• **What this task involves**: Find how many lines in the data below include the word "Here", then write only that number.

• **Extracted data entries**:

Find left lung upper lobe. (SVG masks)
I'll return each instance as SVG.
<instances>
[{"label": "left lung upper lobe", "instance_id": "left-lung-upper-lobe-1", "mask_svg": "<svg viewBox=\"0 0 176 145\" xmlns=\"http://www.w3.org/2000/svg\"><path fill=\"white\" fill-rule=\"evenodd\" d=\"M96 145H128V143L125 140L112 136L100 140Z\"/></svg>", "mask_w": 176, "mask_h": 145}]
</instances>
...
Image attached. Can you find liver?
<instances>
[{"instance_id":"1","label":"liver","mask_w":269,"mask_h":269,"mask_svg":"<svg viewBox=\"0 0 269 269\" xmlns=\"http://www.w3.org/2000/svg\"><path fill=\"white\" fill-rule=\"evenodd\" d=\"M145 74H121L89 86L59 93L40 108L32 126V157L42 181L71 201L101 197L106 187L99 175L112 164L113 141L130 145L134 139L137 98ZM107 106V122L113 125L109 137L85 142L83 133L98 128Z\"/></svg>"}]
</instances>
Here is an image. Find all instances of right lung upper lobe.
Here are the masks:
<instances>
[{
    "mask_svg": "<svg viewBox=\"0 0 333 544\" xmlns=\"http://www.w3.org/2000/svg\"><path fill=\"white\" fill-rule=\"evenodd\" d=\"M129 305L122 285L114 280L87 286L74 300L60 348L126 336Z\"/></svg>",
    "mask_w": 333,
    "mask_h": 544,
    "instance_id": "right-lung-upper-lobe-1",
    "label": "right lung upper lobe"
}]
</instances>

• **Exercise result**: 2